Commentary on Political Economy

Monday 20 December 2021

I WOULD PERSONALLY TEAR THE GUTS OUT OF ANYONE WHO USES THIS AWFUL MISFIT OF A WORD

 ‘Latinx’ Isn’t Popular With Latinos

On behalf of all Hispanic Americans, I say no más to this politically correct linguistic monstrosity.

By Charlotte Allen

Dec. 19, 2021 4:00 pm ET


PHOTO: GETTY IMAGES/ISTOCKPHOTO

My mother was born Maria del Rio in Lima, Peru, which makes me at least as Latina as Rachel Zegler, the half-Colombian, half-Polish star of Steven Spielberg’s woke remake of “West Side Story.” And I want to say this on behalf of nearly every Hispanic American: Can you please stop calling us “Latinx”?


I can’t even figure out how “Latinx” is supposed to be pronounced. Does it rhyme with “sphinx” (how it looks on the printed page) or “Kleenex”? Sen. Elizabeth Warren says “Latin-ex,” as if referring to a Cuban man she once dumped. A word with a consonant followed by an x makes no sense in Spanish.

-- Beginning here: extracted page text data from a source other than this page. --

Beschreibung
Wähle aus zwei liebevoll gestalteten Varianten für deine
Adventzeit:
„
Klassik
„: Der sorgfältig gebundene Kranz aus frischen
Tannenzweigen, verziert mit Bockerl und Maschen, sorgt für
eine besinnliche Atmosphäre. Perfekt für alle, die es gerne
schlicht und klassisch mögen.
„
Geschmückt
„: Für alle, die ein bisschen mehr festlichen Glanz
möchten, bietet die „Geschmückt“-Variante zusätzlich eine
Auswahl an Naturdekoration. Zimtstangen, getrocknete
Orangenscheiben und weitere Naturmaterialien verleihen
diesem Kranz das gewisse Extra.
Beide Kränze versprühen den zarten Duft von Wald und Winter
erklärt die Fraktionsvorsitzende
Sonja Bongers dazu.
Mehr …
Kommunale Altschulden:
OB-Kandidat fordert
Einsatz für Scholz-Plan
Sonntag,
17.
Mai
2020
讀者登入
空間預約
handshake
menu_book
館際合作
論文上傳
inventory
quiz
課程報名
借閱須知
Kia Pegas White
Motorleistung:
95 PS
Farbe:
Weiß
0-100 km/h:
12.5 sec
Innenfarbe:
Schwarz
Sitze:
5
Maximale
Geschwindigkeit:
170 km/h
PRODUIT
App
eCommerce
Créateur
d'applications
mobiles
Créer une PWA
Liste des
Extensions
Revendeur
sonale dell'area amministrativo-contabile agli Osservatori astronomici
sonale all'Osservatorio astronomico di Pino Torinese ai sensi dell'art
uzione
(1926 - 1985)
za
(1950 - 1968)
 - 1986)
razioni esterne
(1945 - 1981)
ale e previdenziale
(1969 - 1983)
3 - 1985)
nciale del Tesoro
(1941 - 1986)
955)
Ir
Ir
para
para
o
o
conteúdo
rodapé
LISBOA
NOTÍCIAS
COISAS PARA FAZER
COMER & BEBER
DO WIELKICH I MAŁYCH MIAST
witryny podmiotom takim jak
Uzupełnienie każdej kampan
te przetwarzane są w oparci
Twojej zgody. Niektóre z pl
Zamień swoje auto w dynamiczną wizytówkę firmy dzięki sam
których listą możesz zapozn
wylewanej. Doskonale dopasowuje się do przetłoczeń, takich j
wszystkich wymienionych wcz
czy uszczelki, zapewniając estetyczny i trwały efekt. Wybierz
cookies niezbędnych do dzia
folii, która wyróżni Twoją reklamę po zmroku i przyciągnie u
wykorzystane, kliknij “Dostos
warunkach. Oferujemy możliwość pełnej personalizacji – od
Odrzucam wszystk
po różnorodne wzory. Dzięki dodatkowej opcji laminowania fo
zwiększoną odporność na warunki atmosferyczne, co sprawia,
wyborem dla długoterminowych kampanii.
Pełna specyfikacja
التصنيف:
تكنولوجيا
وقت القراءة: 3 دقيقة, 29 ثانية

Actual Latinos shun the word “Latinx.” According to a November 2021 poll by Bendixen & Amandi International, only 2% of Americans of Latin descent refer to themselves that way. Some 68% prefer “Hispanic” to “Latino” and “Latina.” And 40% are offended by “Latinx,” which means it’s a mistake for a politician to use the word, at least around Latino constituents.

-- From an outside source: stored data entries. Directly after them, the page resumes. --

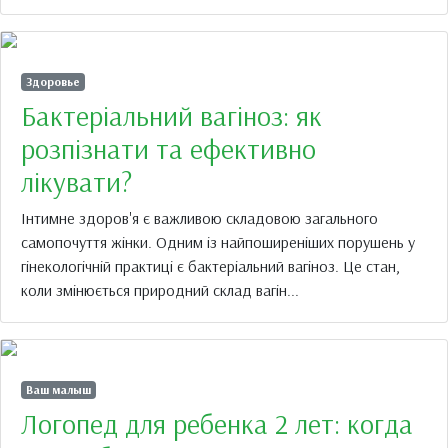
Здоровье
Бактеріальний вагіноз: як
розпізнати та ефективно
лікувати?
Інтимне здоров'я є важливою складовою загального
самопочуття жінки. Одним із найпоширеніших порушень у
гінекологічній практиці є бактеріальний вагіноз. Це стан,
коли змінюється природний склад вагін...
Ваш малыш
Логопед для ребенка 2 лет: когда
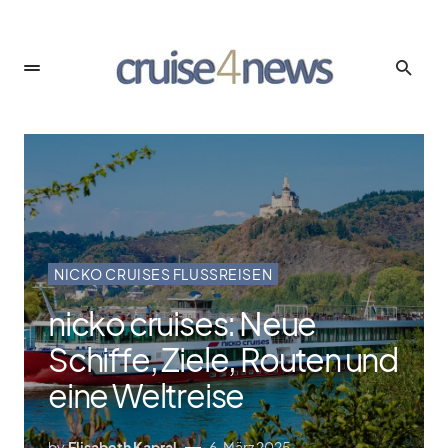
NICKO CRUISES FLUSSREISEN
nicko cruises: Neue
Schiffe, Ziele, Routen und
eine Weltreise
by
Elisabeth Kapral
6. März 2025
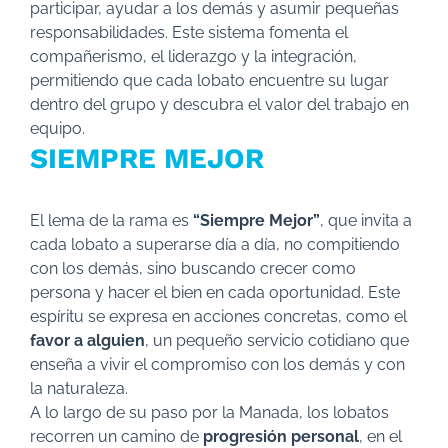
participar, ayudar a los demás y asumir pequeñas
responsabilidades. Este sistema fomenta el
compañerismo, el liderazgo y la integración,
permitiendo que cada lobato encuentre su lugar
dentro del grupo y descubra el valor del trabajo en
equipo.
SIEMPRE MEJOR
El lema de la rama es
“Siempre Mejor”
, que invita a
cada lobato a superarse día a día, no compitiendo
con los demás, sino buscando crecer como
persona y hacer el bien en cada oportunidad. Este
espíritu se expresa en acciones concretas, como el
favor a alguien
, un pequeño servicio cotidiano que
enseña a vivir el compromiso con los demás y con
la naturaleza.
A lo largo de su paso por la Manada, los lobatos
recorren un camino de
progresión personal
, en el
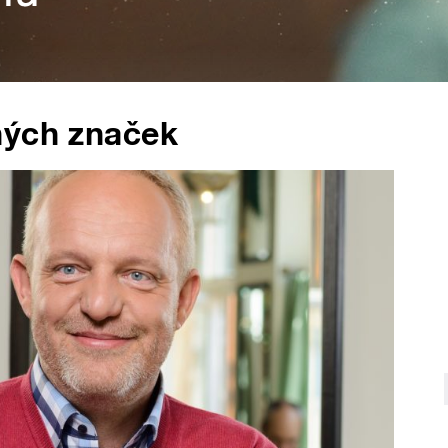
ných značek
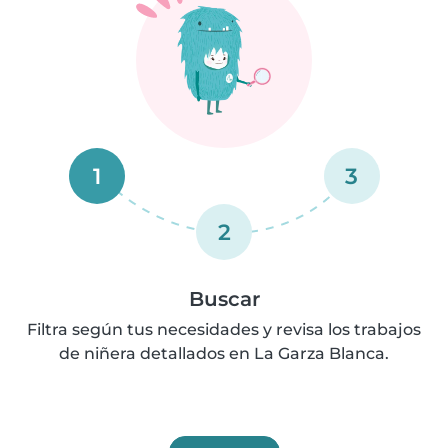
1
3
2
Buscar
Filtra según tus necesidades y revisa los trabajos
de niñera detallados en La Garza Blanca.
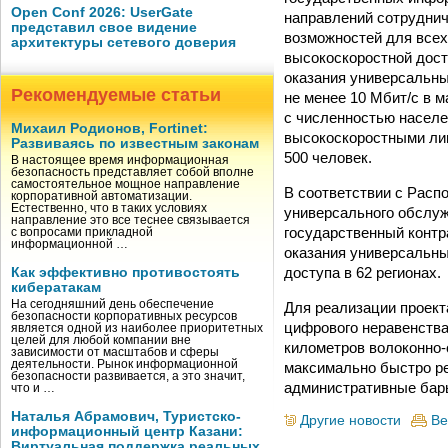
Open Conf 2026: UserGate
направлений сотруднич
представил свое видение
возможностей для всех
архитектуры сетевого доверия
высокоскоростной дост
оказания универсальны
Рекомендуемые статьи
не менее 10 Мбит/с в 
с численностью населе
Михаил Родионов, Fortinet:
высокоскоростными ли
Развиваясь по известным законам
500 человек.
В настоящее время информационная
безопасность представляет собой вполне
самостоятельное мощное направление
В соответствии с Рас
корпоративной автоматизации.
Естественно, что в таких условиях
универсального обслуж
направление это все теснее связывается
государственный контр
с вопросами прикладной
информационной …
оказания универсальных
доступа в 62 регионах.
Как эффективно противостоять
кибератакам
На сегодняшний день обеспечение
Для реализации проект
безопасности корпоративных ресурсов
цифрового неравенства
является одной из наиболее приоритетных
целей для любой компании вне
километров волоконно-
зависимости от масштабов и сферы
деятельности. Рынок информационной
максимально быстро ре
безопасности развивается, а это значит,
административные барь
что и …
Наталья Абрамович, Туристско-
Другие новости
Ве
информационный центр Казани:
Виртуальная поддержка реальных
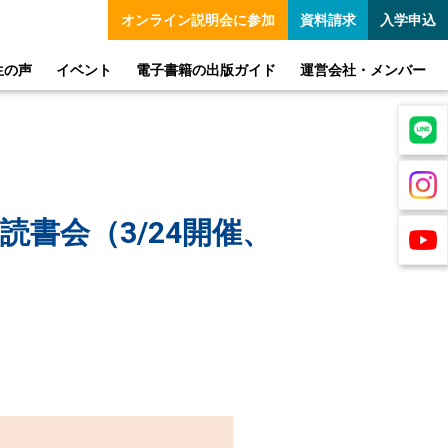
オンライン
説明会に参加
資料請求
入学申込
生の声
イベント
電子書籍の出版ガイド
運営会社・メンバー
書会（3/24開催、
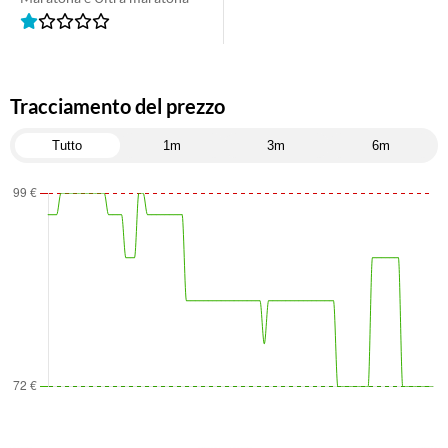
Tracciamento del prezzo
Tutto
1m
3m
6m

But woke journalists love “Latinx.” It’s everywhere, even in Cook’s Country magazine, which recently promised to feature more “Latinx” recipes. As you’ve undoubtedly guessed, the word originated in academia. During the mid-2000s, professors were casting about for a gender-neutral substitute for the clunky “Latina/o” and preposterous “Latin@” that they were already using. Someone suggested “Latinx,” and it caught on in journals with names like Feministas Unidas and Cultural Dynamics. Soon articles were appearing in the mainstream press with titles like this one from the Washington Post: “A Latinx New Yorker feels at home in a Latinx Community Searching for its identity in London.”

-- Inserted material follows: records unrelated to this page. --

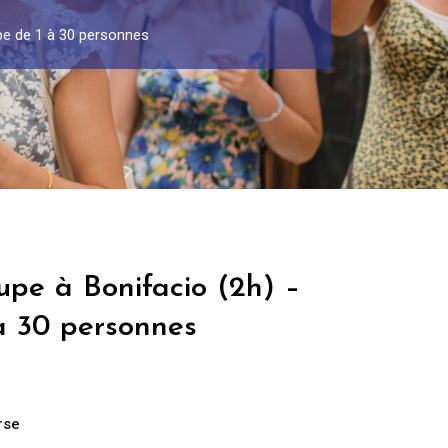
pe de 1 à 30 personnes
upe à Bonifacio (2h) –
à 30 personnes
rse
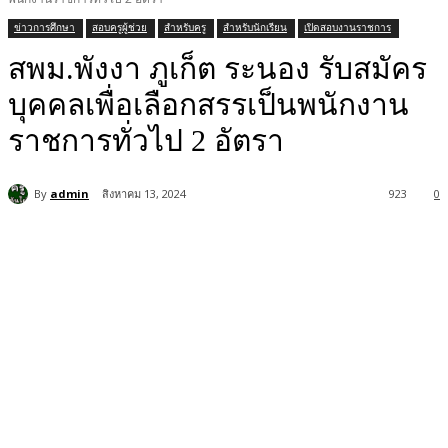
ข่าวการศึกษา
สอบครูผู้ช่วย
สำหรับครู
สำหรับนักเรียน
เปิดสอบงานราชการ
สพม.พังงา ภูเก็ต ระนอง รับสมัคร
บุคคลเพื่อเลือกสรรเป็นพนักงาน
ราชการทั่วไป 2 อัตรา
By
admin
สิงหาคม 13, 2024
923
0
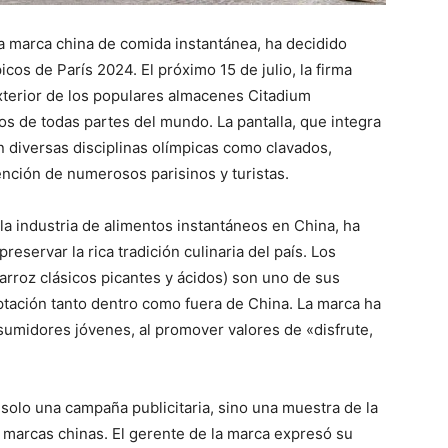
da marca china de comida instantánea, ha decidido
os de París 2024. El próximo 15 de julio, la firma
 exterior de los populares almacenes Citadium
os de todas partes del mundo. La pantalla, que integra
on diversas disciplinas olímpicas como clavados,
tención de numerosos parisinos y turistas.
la industria de alimentos instantáneos en China, ha
servar la rica tradición culinaria del país. Los
arroz clásicos picantes y ácidos) son uno de sus
ptación tanto dentro como fuera de China. La marca ha
umidores jóvenes, al promover valores de «disfrute,
 solo una campaña publicitaria, sino una muestra de la
as marcas chinas. El gerente de la marca expresó su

It may be politically incorrect, but hispanophones generally like gender. In 2019 I interviewed Richard Rodriguez, an award-winning Mexican-American essayist. “I am not an X!” he said. “[A] woman would say: Well, the sun in Spanish is ‘el [sol],’ and the moon in Spanish is ‘la—la luna.’ And I’d say that’s nice. Because you can look at the moon at night and you won’t be blinded, but the sun is both nourishing but also blinding. It’s a wonderful whimsy of the Spanish language that the world has gender to it . . . that we could give nature that kind of personality.”


Latin, the linguistic ancestor of Spanish, Portuguese, French and other Romance languages, has a separate neuter gender. But as graffiti on the walls of Pompeii indicate, ancient Romans found having three different genders confusing, so the neuter mostly disappeared. Left behind was the masculine-feminine binary structure that characterizes today’s Romance languages. It’s not surprising that many Hispanics view the word “Latinx” as a colonialist effort by ignorant gringos to impose their own ideological fixations on the rest of the world.


Hispanics also don’t think of themselves as members of a single, undifferentiated “Latinx” mass of “people of color.” Their lands of origin are quite distinct, with different art, music, dance and local customs reflecting their different indigenous and immigrant populations. And what could be less appetizing than generic “Latinx” food? Good cooking is distinctively Mexican, Guatemalan, Cuban, Argentine or Peruvian.


Besides, if you absolutely insist on gender-neutrality, what’s wrong with “Latin”?


Ms. Allen is author of “The Human Christ: The Search for the Historical Jesus.”